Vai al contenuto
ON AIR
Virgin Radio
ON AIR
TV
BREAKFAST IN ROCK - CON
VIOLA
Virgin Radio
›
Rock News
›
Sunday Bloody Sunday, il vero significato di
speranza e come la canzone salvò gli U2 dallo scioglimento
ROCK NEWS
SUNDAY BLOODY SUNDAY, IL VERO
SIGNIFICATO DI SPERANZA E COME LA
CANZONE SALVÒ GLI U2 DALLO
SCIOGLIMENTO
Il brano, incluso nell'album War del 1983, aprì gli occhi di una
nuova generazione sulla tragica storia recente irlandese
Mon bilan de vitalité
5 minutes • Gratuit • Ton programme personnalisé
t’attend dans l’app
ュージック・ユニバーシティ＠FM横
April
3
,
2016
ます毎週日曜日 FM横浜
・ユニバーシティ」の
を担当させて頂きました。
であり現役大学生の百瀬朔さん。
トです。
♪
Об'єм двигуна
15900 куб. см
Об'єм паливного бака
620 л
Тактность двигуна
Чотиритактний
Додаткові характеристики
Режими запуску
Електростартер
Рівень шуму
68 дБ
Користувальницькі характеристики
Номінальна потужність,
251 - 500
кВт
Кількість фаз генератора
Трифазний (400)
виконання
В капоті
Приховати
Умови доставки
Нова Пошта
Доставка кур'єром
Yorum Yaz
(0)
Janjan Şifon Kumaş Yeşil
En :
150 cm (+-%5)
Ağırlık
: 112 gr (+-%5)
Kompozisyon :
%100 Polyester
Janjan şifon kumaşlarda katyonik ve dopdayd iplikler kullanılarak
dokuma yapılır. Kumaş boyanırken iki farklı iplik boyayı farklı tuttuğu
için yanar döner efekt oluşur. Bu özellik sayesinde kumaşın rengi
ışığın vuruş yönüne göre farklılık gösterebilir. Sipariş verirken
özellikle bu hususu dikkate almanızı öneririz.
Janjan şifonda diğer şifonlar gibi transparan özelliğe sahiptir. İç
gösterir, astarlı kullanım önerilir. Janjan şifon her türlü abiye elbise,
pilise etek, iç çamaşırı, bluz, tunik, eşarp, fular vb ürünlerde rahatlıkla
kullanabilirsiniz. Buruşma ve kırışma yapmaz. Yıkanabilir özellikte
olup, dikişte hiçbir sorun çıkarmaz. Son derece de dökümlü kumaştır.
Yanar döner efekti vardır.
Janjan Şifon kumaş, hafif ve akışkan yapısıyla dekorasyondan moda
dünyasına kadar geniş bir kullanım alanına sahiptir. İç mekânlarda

* [What you should do]: Would you output, from the records above, exactly the run of lines that starts at the line containing "Режими запуску" and ends at the line containing "özellikle bu hususu", and only that run?

* [Output of the task]:
Режими запуску
Електростартер
Рівень шуму
68 дБ
Користувальницькі характеристики
Номінальна потужність,
251 - 500
кВт
Кількість фаз генератора
Трифазний (400)
виконання
В капоті
Приховати
Умови доставки
Нова Пошта
Доставка кур'єром
Yorum Yaz
(0)
Janjan Şifon Kumaş Yeşil
En :
150 cm (+-%5)
Ağırlık
: 112 gr (+-%5)
Kompozisyon :
%100 Polyester
Janjan şifon kumaşlarda katyonik ve dopdayd iplikler kullanılarak
dokuma yapılır. Kumaş boyanırken iki farklı iplik boyayı farklı tuttuğu
için yanar döner efekt oluşur. Bu özellik sayesinde kumaşın rengi
ışığın vuruş yönüne göre farklılık gösterebilir. Sipariş verirken
özellikle bu hususu dikkate almanızı öneririz.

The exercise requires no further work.